Part of me, just part of me, wishes this financial crisis would cut longer and deeper, so that it would cut into our habitual assumptions of happiness more fully. I want the recession to go on. On the other hand, a lot of my friends are stressed out and out of work, so maybe we’ve already learned our lesson and are ready for the next (impermanent) boom.



posted May 27, 2009 at 12:09 pm
Well, Krugman doesn’t say he thinks we’re at a turnaround, he says
“I don’t think we’ve hit bottom, but the bottom is not too much further below us. My big concern is that we don’t hit the bottom and bounce, we hit the bottom and stay there. It’s not obvious where recovery comes from. The U.S. dollar is going to fall quite a lot, or at least significantly. The demand for dollars has been temporarily inflated by the crisis. Good news is actually bad news for the dollar. If things stabilize, then the safe-haven demand for dollars falls off.”
So we might have a while before mindless consumption resumes.
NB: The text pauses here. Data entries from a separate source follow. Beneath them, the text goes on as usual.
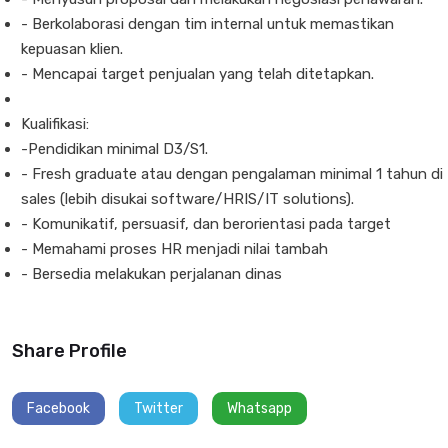
- Berkolaborasi dengan tim internal untuk memastikan
kepuasan klien.
- Mencapai target penjualan yang telah ditetapkan.
Kualifikasi:
-Pendidikan minimal D3/S1.
- Fresh graduate atau dengan pengalaman minimal 1 tahun di
sales (lebih disukai software/HRIS/IT solutions).
- Komunikatif, persuasif, dan berorientasi pada target
- Memahami proses HR menjadi nilai tambah
- Bersedia melakukan perjalanan dinas
Share Profile
Facebook
Twitter
Whatsapp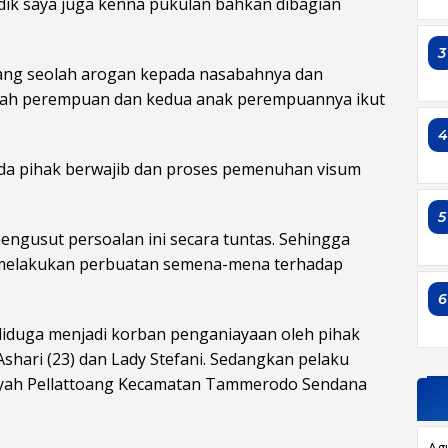
adik saya juga kenna pukulan bahkan dibagian
3
ang seolah arogan kepada nasabahnya dan
ah perempuan dan kedua anak perempuannya ikut
pada pihak berwajib dan proses pemenuhan visum
5
engusut persoalan ini secara tuntas. Sehingga
i melakukan perbuatan semena-mena terhadap
6
 diduga menjadi korban penganiayaan oleh pihak
Ashari (23) dan Lady Stefani. Sedangkan pelaku
 wilayah Pellattoang Kecamatan Tammerodo Sendana
Ag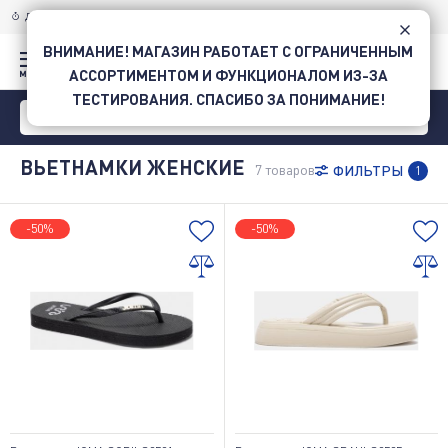
ДОСТАВКА ПО УКРАИНЕ
НОВОЙ ПОЧТОЙ
ВНИМАНИЕ! МАГАЗИН РАБОТАЕТ С ОГРАНИЧЕННЫМ
АССОРТИМЕНТОМ И ФУНКЦИОНАЛОМ ИЗ-ЗА
ТЕСТИРОВАНИЯ. СПАСИБО ЗА ПОНИМАНИЕ!
ВЬЕТНАМКИ ЖЕНСКИЕ
7
товаров
ФИЛЬТРЫ
1
-50%
-50%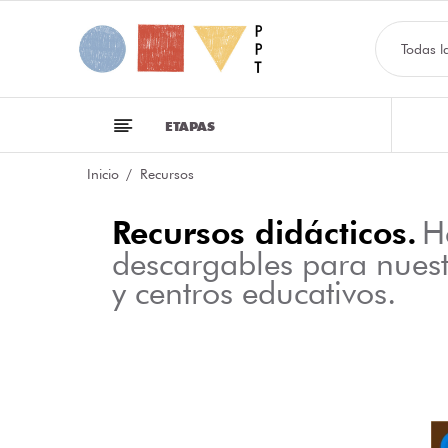
Todas l
ETAPAS
Inicio
Recursos
Recursos didácticos.
H
descargables para nues
y centros educativos.
NFOGRAFÍA SOBRE LAS CLASES DE PALABRAS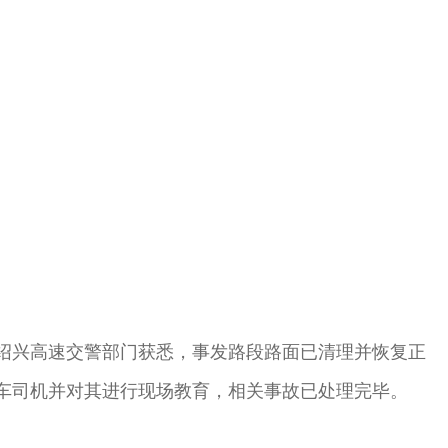
从绍兴高速交警部门获悉，事发路段路面已清理并恢复正
车司机并对其进行现场教育，相关事故已处理完毕。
posted May 27, 2009 at 12:15 pm
Good analysis of Krugman’s views at:
http://www.dailykos.com/story/2009/5/27/734755/-Krugman-Says-We-Could-See-Growth-By-Year-End
posted May 27, 2009 at 1:57 pm
Woody Tasch’s ‘Slow Money’ has some interesting ideas and perspectives on investment, and the speed at which money could move..
Cheers,
Ian
posted May 27, 2009 at 11:00 pm
I share you with you that little part of me that wishes this recession would cut deeper so that Americans can build character. I don’t believe that the American public is anywhere near that happening. I was in Sears today and had to suffer through the intercom blathering, at a level that made it almost sub-conconcious: “This shopping experience is about your needs. At Sears, we make it all about you.”
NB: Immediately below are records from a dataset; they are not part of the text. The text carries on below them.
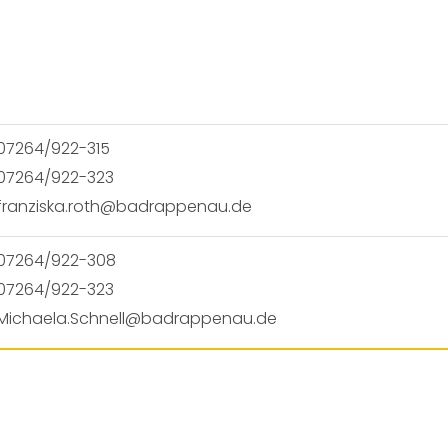
07264/922-315
07264/922-323
franziska.roth@badrappenau.de
07264/922-308
07264/922-323
Michaela.Schnell@badrappenau.de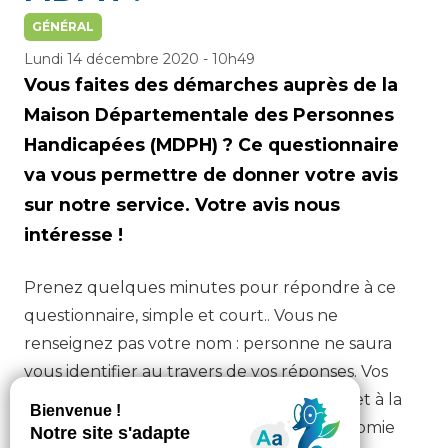
GÉNÉRAL
Lundi 14 décembre 2020 - 10h49
Vous faites des démarches auprès de la
Maison Départementale des Personnes
Handicapées (MDPH) ? Ce questionnaire
va vous permettre de donner votre avis
sur notre service. Votre avis nous
intéresse !
Prenez quelques minutes pour répondre à ce
questionnaire, simple et court.. Vous ne
renseignez pas votre nom : personne ne saura
vous identifier au travers de vos réponses. Vos
réponses seront envoyées à votre MDPH et à la
Caisse nationale de solidarité pour l’autonomie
Then again, my grandparents grew up poor during the Great Depression and seem to have made a lifelong habit out of spending beyond their means, especially when others are around to watch them do it.
posted May 27, 2009 at 11:01 pm
Putting my name on that last comment
posted November 3, 2009 at 11:40 pm
why do you think the recession happened? the recession happened because it was planned, it was planned by the elites, just like the great depression. Economies don’t JUST FAIL, they go through cycles but the expansion and depression that has happened was planned.